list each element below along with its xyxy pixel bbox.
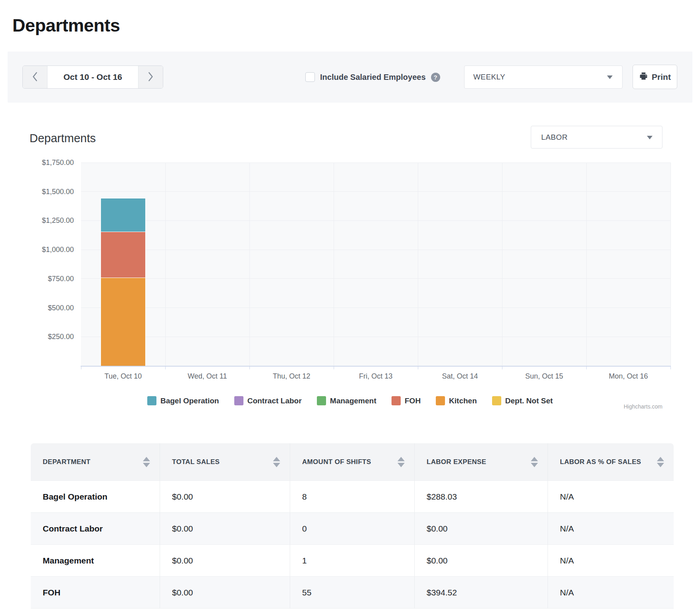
- x-axis-label: Mon, Oct 16: [589, 372, 668, 381]
- axis-tick: [249, 367, 250, 369]
- print-button[interactable]: Print: [633, 65, 677, 89]
- gridline: [81, 191, 670, 192]
- axis-tick: [670, 367, 671, 369]
- next-week-button[interactable]: [138, 66, 163, 88]
- sort-icon: [397, 457, 405, 467]
- bar-segment-bagel-operation: [101, 198, 146, 232]
- bar-segment-foh: [101, 232, 146, 278]
- period-select[interactable]: WEEKLY: [464, 65, 623, 89]
- y-axis-label: $1,000.00: [0, 245, 74, 254]
- legend-label: Kitchen: [449, 397, 477, 405]
- column-header-labor-pct[interactable]: LABOR AS % OF SALES: [548, 443, 674, 480]
- color-swatch: [392, 396, 401, 405]
- legend-item-bagel-operation[interactable]: Bagel Operation: [147, 396, 219, 405]
- caret-down-icon: [607, 75, 613, 79]
- table-row: Contract Labor$0.000$0.00N/A: [31, 512, 674, 544]
- caret-down-icon: [647, 136, 653, 139]
- help-icon[interactable]: ?: [431, 73, 440, 82]
- table-cell-labor_pct: N/A: [548, 545, 674, 576]
- x-axis-label: Thu, Oct 12: [252, 372, 332, 381]
- legend-label: Management: [330, 397, 376, 405]
- color-swatch: [234, 396, 243, 405]
- bar-segment-kitchen: [101, 278, 146, 366]
- column-header-labor-expense[interactable]: LABOR EXPENSE: [414, 443, 548, 480]
- gridline: [334, 163, 334, 366]
- toolbar: Oct 10 - Oct 16 Include Salaried Employe…: [8, 52, 692, 103]
- table-row: Management$0.001$0.00N/A: [31, 544, 674, 576]
- table-row: Bagel Operation$0.008$288.03N/A: [31, 480, 674, 512]
- page-title: Departments: [12, 15, 120, 36]
- highcharts-credit[interactable]: Highcharts.com: [624, 403, 662, 410]
- color-swatch: [147, 396, 156, 405]
- previous-week-button[interactable]: [23, 66, 47, 88]
- print-label: Print: [652, 72, 671, 82]
- table-cell-labor_pct: N/A: [548, 481, 674, 512]
- axis-tick: [586, 367, 587, 369]
- include-salaried-checkbox[interactable]: [305, 72, 315, 82]
- gridline: [81, 250, 670, 250]
- legend-label: Bagel Operation: [160, 397, 219, 405]
- chart-section-title: Departments: [30, 132, 96, 145]
- table-cell-total_sales: $0.00: [160, 513, 290, 544]
- gridline: [249, 163, 250, 366]
- gridline: [670, 163, 671, 366]
- y-axis-label: $1,500.00: [0, 187, 74, 196]
- table-cell-labor_pct: N/A: [548, 577, 674, 608]
- table-cell-total_sales: $0.00: [160, 545, 290, 576]
- axis-tick: [81, 367, 81, 369]
- axis-tick: [334, 367, 334, 369]
- y-axis-label: $500.00: [0, 304, 74, 312]
- color-swatch: [317, 396, 326, 405]
- period-select-value: WEEKLY: [473, 73, 505, 81]
- gridline: [165, 163, 166, 366]
- axis-tick: [165, 367, 166, 369]
- axis-tick: [502, 367, 502, 369]
- table-cell-shifts: 0: [290, 513, 414, 544]
- date-range-picker: Oct 10 - Oct 16: [22, 65, 163, 89]
- include-salaried-group: Include Salaried Employees ?: [305, 52, 440, 103]
- date-range-display[interactable]: Oct 10 - Oct 16: [47, 66, 138, 88]
- printer-icon: [639, 71, 648, 83]
- table-cell-department: Bagel Operation: [31, 481, 160, 512]
- sort-icon: [143, 457, 150, 467]
- labor-chart: Bagel OperationContract LaborManagementF…: [0, 148, 700, 423]
- chevron-right-icon: [148, 71, 154, 83]
- y-axis-label: $1,750.00: [0, 158, 74, 167]
- table-cell-labor_expense: $394.52: [414, 577, 548, 608]
- table-cell-labor_expense: $0.00: [414, 513, 548, 544]
- table-cell-department: FOH: [31, 577, 160, 608]
- column-header-amount-of-shifts[interactable]: AMOUNT OF SHIFTS: [290, 443, 414, 480]
- legend-item-dept-not-set[interactable]: Dept. Not Set: [492, 396, 553, 405]
- legend-item-management[interactable]: Management: [317, 396, 376, 405]
- y-axis-label: $1,250.00: [0, 216, 74, 225]
- table-cell-total_sales: $0.00: [160, 481, 290, 512]
- table-cell-shifts: 55: [290, 577, 414, 608]
- table-cell-shifts: 8: [290, 481, 414, 512]
- chevron-left-icon: [32, 71, 38, 83]
- gridline: [81, 163, 670, 163]
- x-axis-label: Fri, Oct 13: [336, 372, 416, 381]
- column-header-department[interactable]: DEPARTMENT: [31, 443, 160, 480]
- legend-item-kitchen[interactable]: Kitchen: [436, 396, 477, 405]
- legend-label: FOH: [405, 397, 421, 405]
- metric-select[interactable]: LABOR: [531, 126, 662, 149]
- table-header: DEPARTMENT TOTAL SALES AMOUNT OF SHIFTS …: [31, 443, 674, 480]
- departments-table: DEPARTMENT TOTAL SALES AMOUNT OF SHIFTS …: [31, 443, 674, 611]
- x-axis-line: [81, 366, 671, 367]
- gridline: [81, 278, 670, 279]
- legend-item-contract-labor[interactable]: Contract Labor: [234, 396, 302, 405]
- y-axis-label: $250.00: [0, 332, 74, 341]
- table-cell-labor_expense: $0.00: [414, 545, 548, 576]
- legend-label: Dept. Not Set: [505, 397, 553, 405]
- gridline: [81, 337, 670, 337]
- legend-label: Contract Labor: [247, 397, 302, 405]
- color-swatch: [436, 396, 445, 405]
- column-header-total-sales[interactable]: TOTAL SALES: [160, 443, 290, 480]
- metric-select-value: LABOR: [541, 133, 568, 142]
- table-cell-shifts: 1: [290, 545, 414, 576]
- table-cell-total_sales: $0.00: [160, 577, 290, 608]
- table-body: Bagel Operation$0.008$288.03N/AContract …: [31, 480, 674, 608]
- x-axis-label: Tue, Oct 10: [83, 372, 163, 381]
- legend-item-foh[interactable]: FOH: [392, 396, 421, 405]
- sort-icon: [273, 457, 280, 467]
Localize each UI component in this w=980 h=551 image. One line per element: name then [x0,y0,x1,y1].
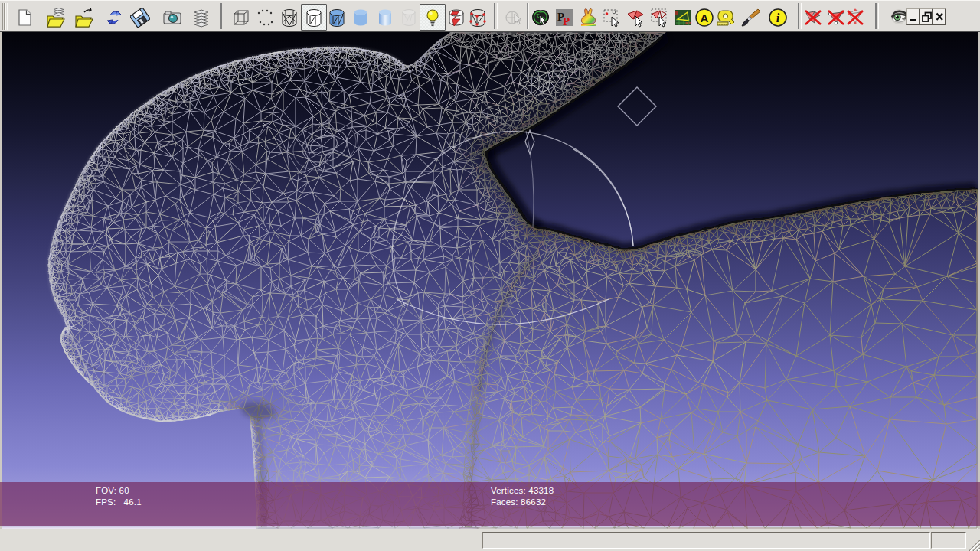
open-project-button[interactable] [43,4,69,31]
status-cell [931,532,966,549]
new-document-button[interactable] [11,4,38,31]
select-face-button[interactable] [623,4,649,31]
info-button[interactable]: i [765,4,791,31]
meshlab-window: PP a tri A i [0,0,980,551]
light-icon [423,8,443,28]
wireframe-button[interactable] [276,4,302,31]
flat-button[interactable] [348,4,374,31]
toolbar-separator [494,3,498,29]
snapshot-icon [162,8,182,28]
3d-viewport[interactable] [0,32,980,529]
reload-button[interactable] [101,4,127,31]
points-icon [255,8,275,28]
measure-button[interactable] [713,4,739,31]
measure-icon [716,8,736,28]
light-button[interactable] [420,4,446,31]
hud-faces: Faces: 86632 [491,497,546,508]
texture-icon [399,8,419,28]
annotate-icon: A [694,8,714,28]
restore-button[interactable] [920,8,933,25]
bbox-button[interactable] [228,4,254,31]
selected-vert-render-button[interactable] [465,4,491,31]
minimize-button[interactable] [906,8,920,25]
save-button[interactable] [127,4,153,31]
hud-vertices: Vertices: 43318 [491,485,554,497]
select-face-rect-button[interactable] [647,4,673,31]
info-icon: i [768,8,788,28]
manipulator-button [501,4,527,31]
pp-icon: PP [554,8,574,28]
new-document-icon [15,8,34,28]
flat-lines-icon [327,8,347,28]
texture-button [396,4,422,31]
smooth-icon [375,8,395,28]
select-vert-icon [602,8,622,28]
toolbar-separator [875,3,879,29]
select-face-rect-icon [650,8,670,28]
pp-button[interactable]: PP [551,4,577,31]
status-bar [0,529,980,551]
delete-face-button[interactable] [800,4,826,31]
delete-vert-icon [845,8,865,28]
select-vert-button[interactable] [599,4,625,31]
svg-text:A: A [701,11,709,24]
bbox-icon [231,8,251,28]
wireframe-icon [279,8,299,28]
hud-overlay-bar [0,482,980,526]
viewport-left-border [0,32,2,529]
select-connected-button[interactable] [528,4,554,31]
selected-vert-render-icon [468,8,488,28]
layers-button[interactable] [188,4,214,31]
save-icon [130,8,150,28]
svg-text:i: i [776,11,780,24]
select-connected-icon [531,8,550,28]
progress-bar [482,532,930,549]
toolbar-drag-handle[interactable] [2,3,8,30]
delete-face-icon [803,8,823,28]
hud-fps: FPS: 46.1 [96,497,142,508]
paint-button[interactable] [738,4,764,31]
svg-text:P: P [563,15,570,28]
points-button[interactable] [252,4,278,31]
hidden-lines-button[interactable] [301,4,327,31]
paint-icon [741,8,761,28]
rainbow-bunny-icon [579,8,599,28]
rainbow-bunny-button[interactable] [576,4,602,31]
backface-icon [446,8,466,28]
layers-icon [191,8,211,28]
hidden-lines-icon [304,8,324,28]
manipulator-icon [504,8,524,28]
close-button[interactable] [933,8,946,25]
import-mesh-button[interactable] [71,4,97,31]
smooth-button[interactable] [372,4,398,31]
resize-grip[interactable] [966,537,980,551]
import-mesh-icon [74,8,94,28]
tex-param-icon: a tri [673,8,693,28]
reload-icon [104,8,124,28]
flat-icon [351,8,371,28]
snapshot-button[interactable] [159,4,185,31]
open-project-icon [46,8,66,28]
main-toolbar: PP a tri A i [0,0,980,31]
flat-lines-button[interactable] [324,4,350,31]
toolbar-separator [220,3,224,29]
delete-vert-button[interactable] [842,4,868,31]
select-face-icon [626,8,646,28]
mesh-canvas [0,32,980,529]
hud-fov: FOV: 60 [96,485,129,497]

### EXERCISE DIRECTIONS
All lines of the records above that carry the word "separator" should be listed.

### REPLY
toolbar-separator [494,3,498,29]
toolbar-separator [875,3,879,29]
toolbar-separator [220,3,224,29]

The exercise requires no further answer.